Nach der Bildung einer Großen Koalition wurden in der SJ auch andere Optionen als die Orientierung auf eine Reform der Sozialdemokratie debattiert, etwa die Frage, ob sich die SJ nicht trauen sollte eine Konferenz der Linken einzuberufen. Wie siehst du das: soll sich die SJ als Jugendorganisation der Sozialdemokratie verstehen, oder vielmehr als eigenständiger politischer Ausdruck der Arbeiterbewegung?
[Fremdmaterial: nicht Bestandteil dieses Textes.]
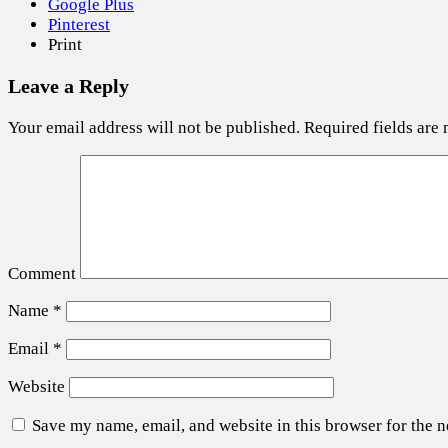
Google Plus
Pinterest
Print
Leave a Reply
Your email address will not be published.
Required fields are
Comment
Name
*
Email
*
Website
Save my name, email, and website in this browser for the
Ich sehe die SJ nach wie vor in einem kritischen Naheverhältnis zur SPÖ – ich glaube aber, dass diese Debatte innerhalb der SJ dringend geführt werden muss. Wie lange wollen wir noch zusehen, wie die SPÖ die unsozialste Politik in der Regierung mitträgt (Stichwort Zaundebatte und Asylgesetzverschärfung)? Aber das fängt ja schon bei den eigenen Bundesländern an – wir sind nach wie vor konfrontiert mit einer SJ-Landesorganisation, die in ihrer Praxis kein Problem mit einer rot-blauen Landesregierung und ihren rot-blauen FunktionärInnen hat. In so einem Verband ist es für mich schwierig, überhaupt über das SPÖ-SJ Verhältnis zu diskutieren, wenn nicht einmal hier die Fronten klar sind.
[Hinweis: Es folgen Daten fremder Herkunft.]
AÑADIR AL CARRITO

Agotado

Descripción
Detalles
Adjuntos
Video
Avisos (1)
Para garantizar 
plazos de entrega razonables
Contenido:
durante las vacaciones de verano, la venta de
Für mich ist aber auch klar, dass der Druck auf die SPÖ, hin zu einer Veränderung nur gemeinsam entstehen kann – mit den verbliebenen linken Kräften innerhalb der SPÖ und mit den linken Kräften außerhalb der SPÖ. Eine Konferenz der Linken finde ich also sehr begrüßenswert!
Dieses Jahr ist wieder SJ-Verbandstag. Wirst du nochmals kandidieren?
Nein. Ich kandidiere nochmals für den Landesvorsitz der SJ Oberösterreich. Hier macht für mich politische Arbeit gerade mehr Sinn und Spaß.
Das Interview für den Funke führte Emanuel Tomaselli.